Hewitt-Marczewski-Pondiczery type theorem for abelian groups and Markov's potential density

For an uncountable cardinal $\tau$ and a subset $S$ of an abelian group $G$, the following conditions are equivalent:

(i)

$\vert\{ns:s\in S\}\vert\ge \tau$ for all integers $n\ge 1$;

(ii)

there exists a group homomorphism $\pi:G\to \mathbb{T}^{2^\tau}$ such that $\pi(S)$ is dense in $\mathbb{T}^{2^\tau}$.

Moreover, if $\vert G\vert\le 2^{2^\tau}$, then the following item can be added to this list:

(iii)

there exists an isomorphism $\pi:G\to G'$ between $G$ and a subgroup $G'$ of $\mathbb{T}^{2^\tau}$ such that $\pi(S)$ is dense in $\mathbb{T}^{2^\tau}$.

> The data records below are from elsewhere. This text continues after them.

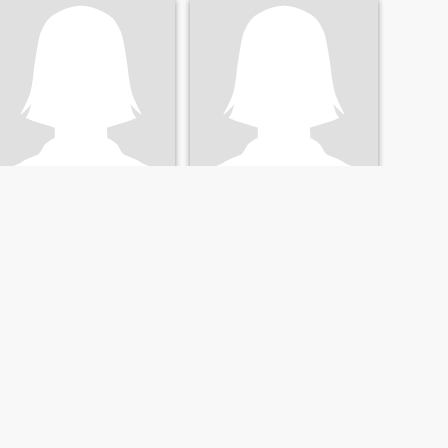
Maya
Red
18
•
Jimalalud, Negros Oriental, Filippinerne
25
•
Jimalalud, Negros Oriental, Filippinerne
Søger:
Mand 20 - 36
Søger:
Kvinde 25 - 43
NÆSTE
SIDSTE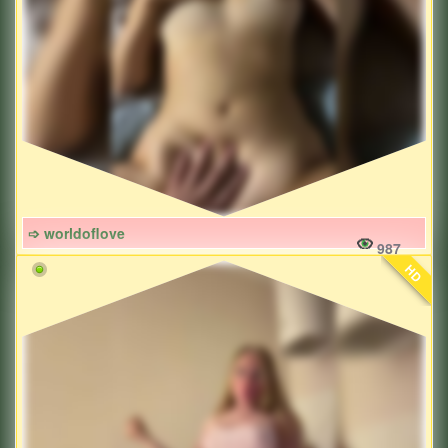
➩ worldoflove
987
HD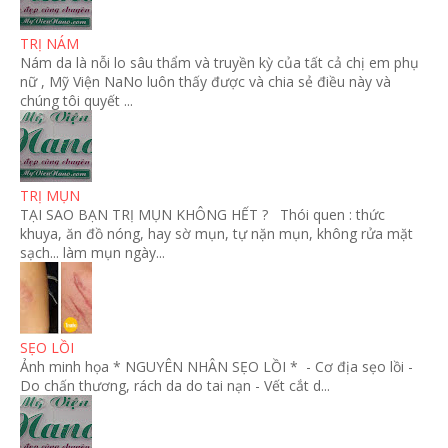
TRỊ NÁM
Nám da là nỗi lo sâu thẩm và truyền kỳ của tất cả chị em phụ
nữ , Mỹ Viện NaNo luôn thấy được và chia sẻ điều này và
chúng tôi quyết ...
TRỊ MỤN
TẠI SAO BẠN TRỊ MỤN KHÔNG HẾT ? Thói quen : thức
khuya, ăn đồ nóng, hay sờ mụn, tự nặn mụn, không rửa mặt
sạch... làm mụn ngày...
SẸO LỒI
Ảnh minh họa * NGUYÊN NHÂN SẸO LỒI * - Cơ địa sẹo lồi -
Do chấn thương, rách da do tai nạn - Vết cắt d...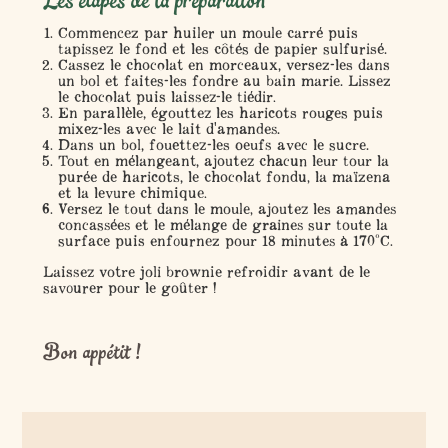
Les étapes de la préparation
Commencez par huiler un moule carré puis
tapissez le fond et les côtés de papier sulfurisé.
Cassez le chocolat en morceaux, versez-les dans
un bol et faites-les fondre au bain marie. Lissez
le chocolat puis laissez-le tiédir.
En parallèle, égouttez les haricots rouges puis
mixez-les avec le lait d'amandes.
Dans un bol, fouettez-les oeufs avec le sucre.
Tout en mélangeant, ajoutez chacun leur tour la
purée de haricots, le chocolat fondu, la maïzena
et la levure chimique.
Versez le tout dans le moule, ajoutez les amandes
concassées et le mélange de graines sur toute la
surface puis enfournez pour 18 minutes à 170°C.
Laissez votre joli brownie refroidir avant de le
savourer pour le goûter !
Bon appétit !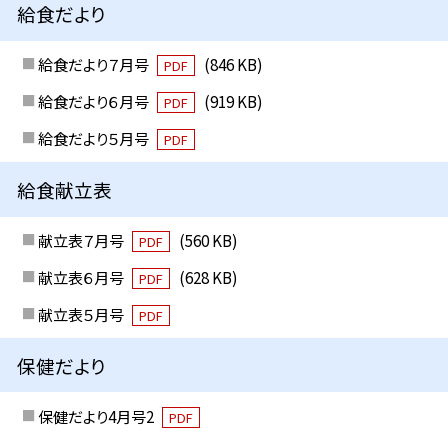
給食だより
給食だより７月号
(846 KB)
PDF
給食だより６月号
(919 KB)
PDF
給食だより５月号
PDF
給食献立表
献立表７月号
(560 KB)
PDF
献立表６月号
(628 KB)
PDF
献立表５月号
PDF
保健だより
保健だより4月号2
PDF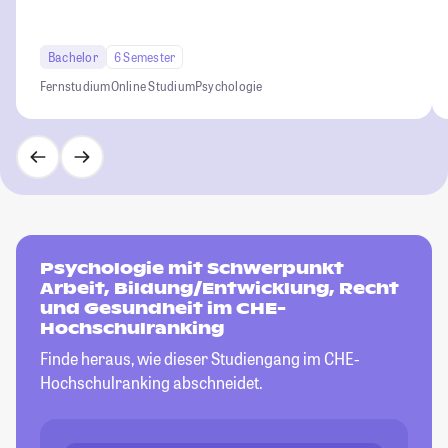
Bachelor
6 Semester
Fernstudium
Online Studium
Psychologie
Psychologie mit Schwerpunkt
Arbeit, Bildung/Entwicklung, Recht
und Gesundheit im CHE-
Hochschulranking
Finde heraus, wie dieser Studiengang im CHE-
Hochschulranking abschneidet.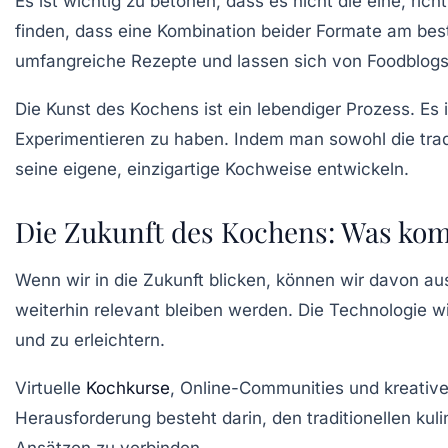
Es ist wichtig zu betonen, dass es nicht die eine, ri
finden, dass eine Kombination beider Formate am bes
umfangreiche Rezepte und lassen sich von
Foodblog
Die Kunst des Kochens ist ein
lebendiger Prozess
. Es
Experimentieren zu haben. Indem man sowohl die tradi
seine eigene, einzigartige Kochweise entwickeln.
Die Zukunft des Kochens: Was kom
Wenn wir in die Zukunft blicken, können wir davon a
weiterhin relevant bleiben werden. Die
Technologie
wi
und zu erleichtern.
Virtuelle
Kochkurse
, Online-Communities und kreativ
Herausforderung besteht darin, den traditionellen k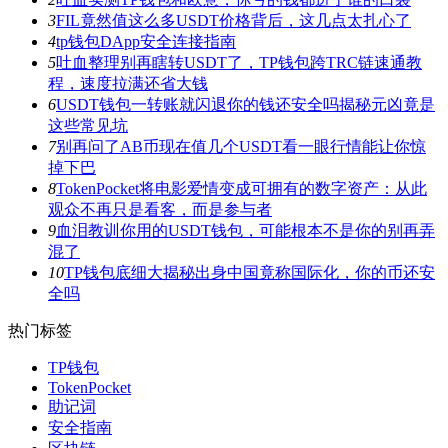
3
FIL竟然值这么多USDT价格背后，这几点太扎心了
4
tp钱包DApp安全连接指南
5
吐血整理别再瞎转USDT了，TP钱包跨TRC链速通教
程，速度拉满还省大钱
6
USDT钱包一转账就闪退你的钱还安全吗揭秘元凶竟是
这些常见坑
7
别再问了AB币现在值几个USDT看一眼行情能让你惊
掉下巴
8
TokenPocket将电影爱情变成可拥有的数字资产：从此
观众不再只是看客，而是参与者
9
血泪教训你用的USDT钱包，可能根本不是你的别再弄
混了
10
TP钱包底细大揭秘出身中国竟称国际化，你的币还安
全吗
热门标签
TP钱包
TokenPocket
助记词
安全指南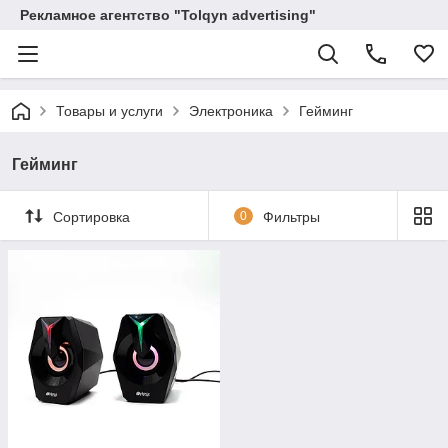
Рекламное агентство "Tolqyn advertising"
Товары и услуги
Электроника
Гейминг
Гейминг
Сортировка
0
Фильтры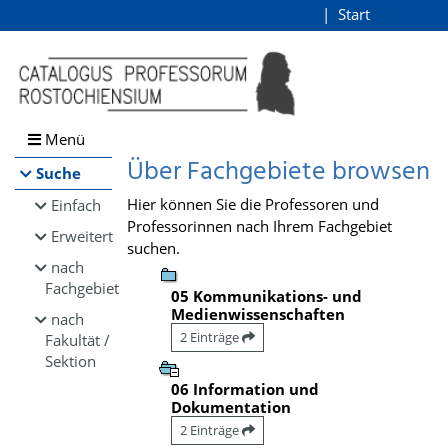
Browsen
Start
Login
direkt zum Inhalt
Menü
Über Fachgebiete browsen
Suche
Hier können Sie die Professoren und
Einfach
Professorinnen nach Ihrem Fachgebiet
Erweitert
suchen.
nach
Fachgebiet
05 Kommunikations- und
Medienwissenschaften
nach
2 Einträge
Fakultät /
Sektion
06 Information und
Dokumentation
2 Einträge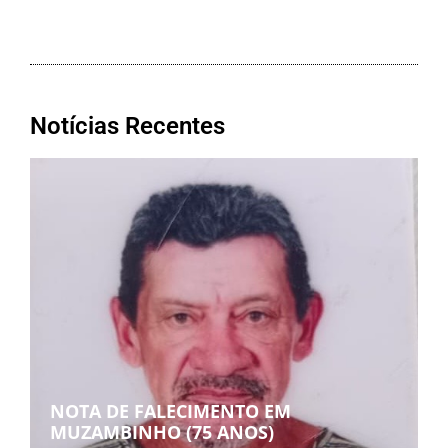
Notícias Recentes
NOTA DE FALECIMENTO EM
MUZAMBINHO (75 ANOS)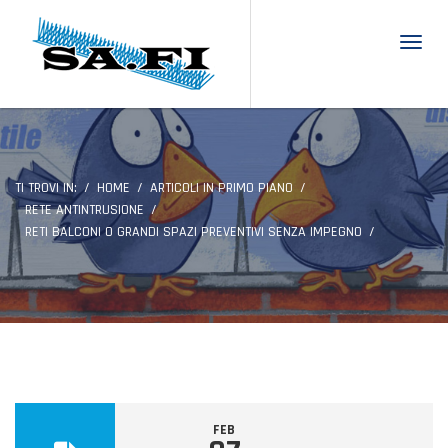
Toggl
TI TROVI IN:
HOME
ARTICOLI IN PRIMO PIANO
RETE ANTINTRUSIONE
RETI BALCONI O GRANDI SPAZI PREVENTIVI SENZA IMPEGNO
FEB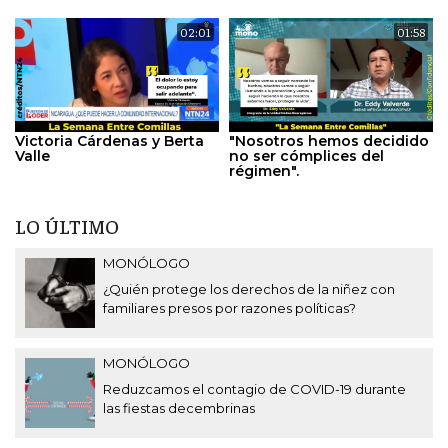
02:01
01:58
Victoria Cárdenas y Berta
"Nosotros hemos decidido
Valle
no ser cómplices del
régimen".
LO ÚLTIMO
MONÓLOGO
¿Quién protege los derechos de la niñez con
familiares presos por razones políticas?
MONÓLOGO
Reduzcamos el contagio de COVID-19 durante
las fiestas decembrinas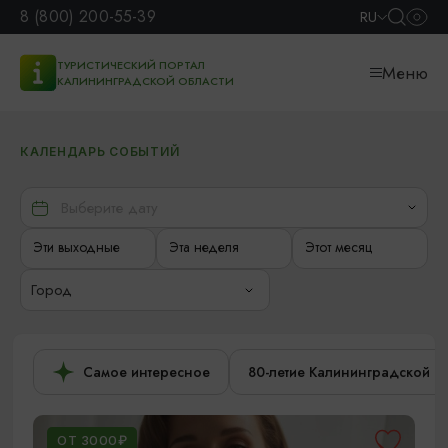
8 (800) 200-55-39
RU
ТУРИСТИЧЕСКИЙ ПОРТАЛ
Меню
КАЛИНИНГРАДСКОЙ ОБЛАСТИ
КАЛЕНДАРЬ СОБЫТИЙ
Эти выходные
Эта неделя
Этот месяц
Город
Самое интересное
80-летие Калининградской о
ОТ 3000₽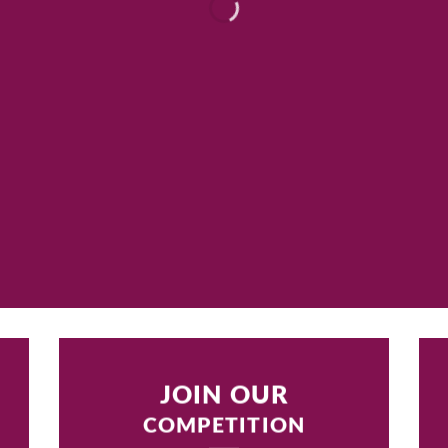
JOIN OUR
COMPETITION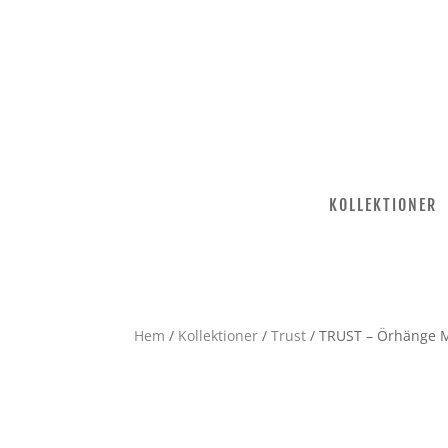
KOLLEKTIONER
Hem
/
Kollektioner
/
Trust
/ TRUST – Örhänge 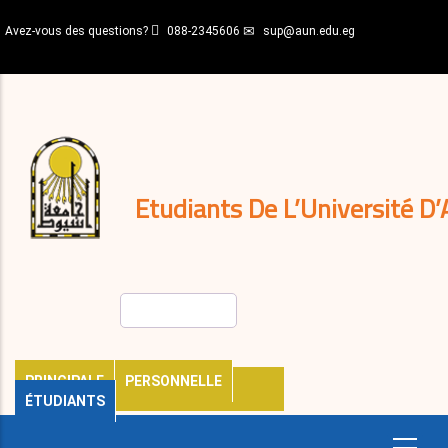
Aller
Avez-vous des questions?
088-2345606
sup@aun.edu.eg
au
contenu
N-
principal
Home
Règlements
&
décisions
Expatriés
Journal
Etudiants De L’Université D’
Rechercher
PRINCIPALE
PERSONNELLE
ÉTUDIANTS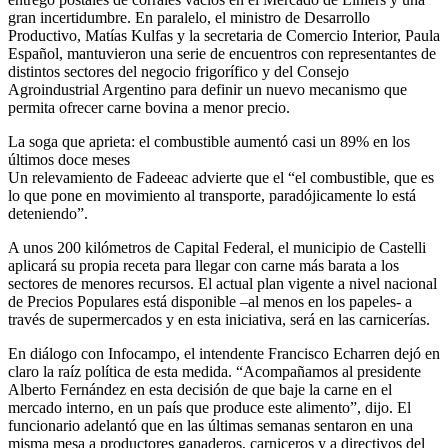
gran incertidumbre. En paralelo, el ministro de Desarrollo
Productivo, Matías Kulfas y la secretaria de Comercio Interior, Paula
Español, mantuvieron una serie de encuentros con representantes de
distintos sectores del negocio frigorífico y del Consejo
Agroindustrial Argentino para definir un nuevo mecanismo que
permita ofrecer carne bovina a menor precio.
La soga que aprieta: el combustible aumentó casi un 89% en los
últimos doce meses
Un relevamiento de Fadeeac advierte que el “el combustible, que es
lo que pone en movimiento al transporte, paradójicamente lo está
deteniendo”.
A unos 200 kilómetros de Capital Federal, el municipio de Castelli
aplicará su propia receta para llegar con carne más barata a los
sectores de menores recursos. El actual plan vigente a nivel nacional
de Precios Populares está disponible –al menos en los papeles- a
través de supermercados y en esta iniciativa, será en las carnicerías.
En diálogo con Infocampo, el intendente Francisco Echarren dejó en
claro la raíz política de esta medida. “Acompañamos al presidente
Alberto Fernández en esta decisión de que baje la carne en el
mercado interno, en un país que produce este alimento”, dijo. El
funcionario adelantó que en las últimas semanas sentaron en una
misma mesa a productores ganaderos, carniceros y a directivos del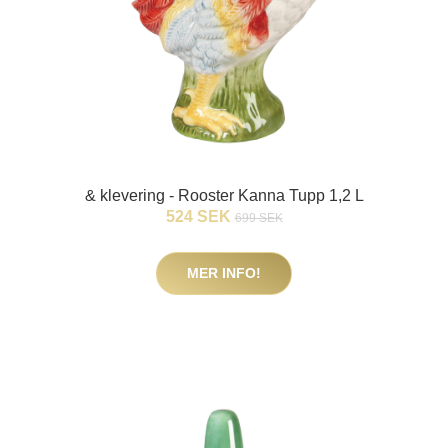
& klevering - Rooster Kanna Tupp 1,2 L
524 SEK
699 SEK
MER INFO!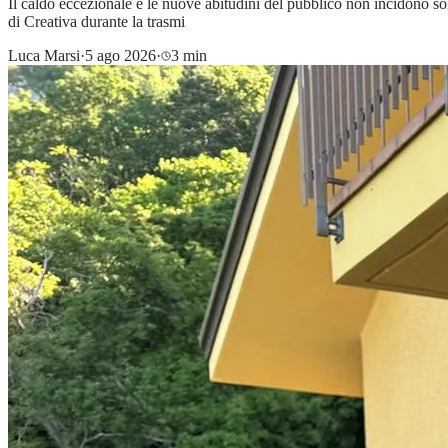
Il caldo eccezionale e le nuove abitudini del pubblico non incidono s
di Creativa durante la trasmi
Luca Marsi
·
5 ago 2026
·
3 min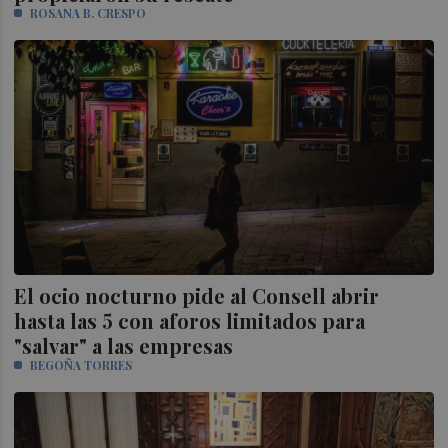
ROSANA B. CRESPO
El ocio nocturno pide al Consell abrir
hasta las 5 con aforos limitados para
"salvar" a las empresas
BEGOÑA TORRES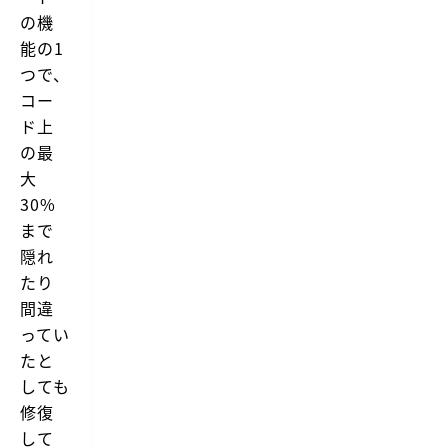
の機
能の1
つで、
コー
ド上
の最
大
30%
まで
隠れ
たり
間違
ってい
たと
しても
修復
して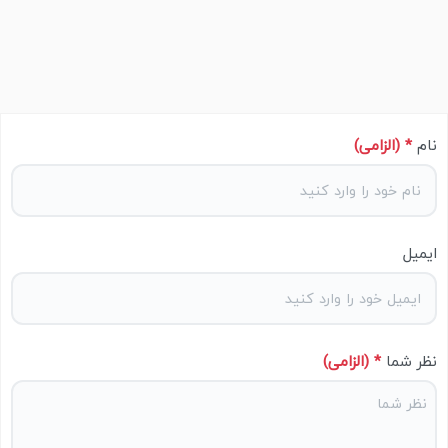
نام
* (الزامی)
ایمیل
نظر شما
* (الزامی)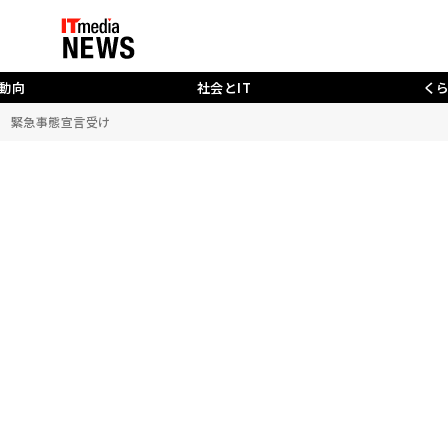
動向
社会とIT
く
 緊急事態宣言受け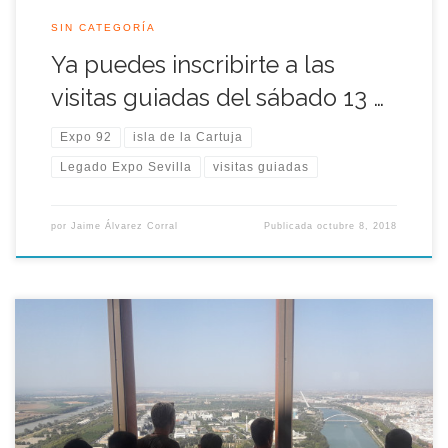
SIN CATEGORÍA
Ya puedes inscribirte a las
visitas guiadas del sábado 13 …
Expo 92
isla de la Cartuja
Legado Expo Sevilla
visitas guiadas
por
Jaime Álvarez Corral
Publicada
octubre 8, 2018
Los socios de Legado Expo Sevilla hemos tenido la
oportunidad de visitar las instalaciones de Torre Sevilla
situado en la zona sur de la Isla de la Cartuja donde estaba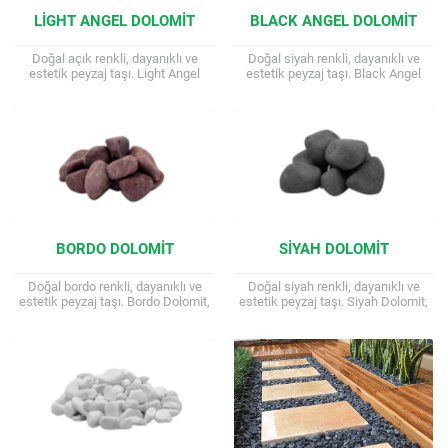
LIGHT ANGEL DOLOMIT
BLACK ANGEL DOLOMIT
Doğal açık renkli, dayanıklı ve
Doğal siyah renkli, dayanıklı ve
estetik peyzaj taşı. Light Angel
estetik peyzaj taşı. Black Angel
Dolomit, peyzaj projelerine aydınlık
Dolomit, peyzaj projelerine gizemli
ve ferah bir dokunuş katan doğal...
ve sofistike bir dokunuş katan
doğal...
BORDO DOLOMIT
SIYAH DOLOMIT
Doğal bordo renkli, dayanıklı ve
Doğal siyah renkli, dayanıklı ve
estetik peyzaj taşı. Bordo Dolomit,
estetik peyzaj taşı. Siyah Dolomit,
peyzaj projelerine sıcak ve
peyzaj projelerinde sıklıkla
davetkar bir dokunuş katan doğal
kullanılan, doğal ve şık bir taştır.
bir...
Bahçelerinize,...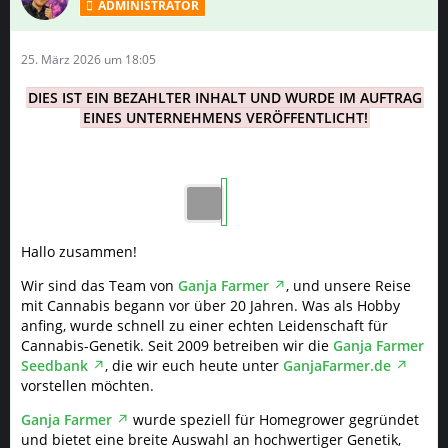
ADMINISTRATOR
25. März 2026 um 18:05
DIES IST EIN BEZAHLTER INHALT UND WURDE IM AUFTRAG
EINES UNTERNEHMENS VERÖFFENTLICHT!
Hallo zusammen!
Wir sind das Team von
Ganja Farmer
, und unsere Reise
mit Cannabis begann vor über 20 Jahren. Was als Hobby
anfing, wurde schnell zu einer echten Leidenschaft für
Cannabis-Genetik. Seit 2009 betreiben wir die
Ganja Farmer
Seedbank
, die wir euch heute unter
GanjaFarmer.de
vorstellen möchten.
Ganja Farmer
wurde speziell für Homegrower gegründet
und bietet eine breite Auswahl an hochwertiger Genetik,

We prove that the following conditions are equivalent for an uncountable subset $S$ of an abelian group $G$ that is either (almost) torsion-free or divisible:

(a)

$S$ is $\mathscr{T}$-dense in $G$ for some Hausdorff group topology $\mathscr{T}$ on $G$;

(b)

$S$ is $\mathscr{T}$-dense in some precompact Hausdorff group topology $\mathscr{T}$ on $G$;

(c)

$\vert\{ns:s\in S\}\vert\ge \min\left\{\tau:\vert G\vert\le 2^{2^\tau}\right\}$ for every integer $n\ge 1$.

This partially resolves a question of Markov going back to 1946.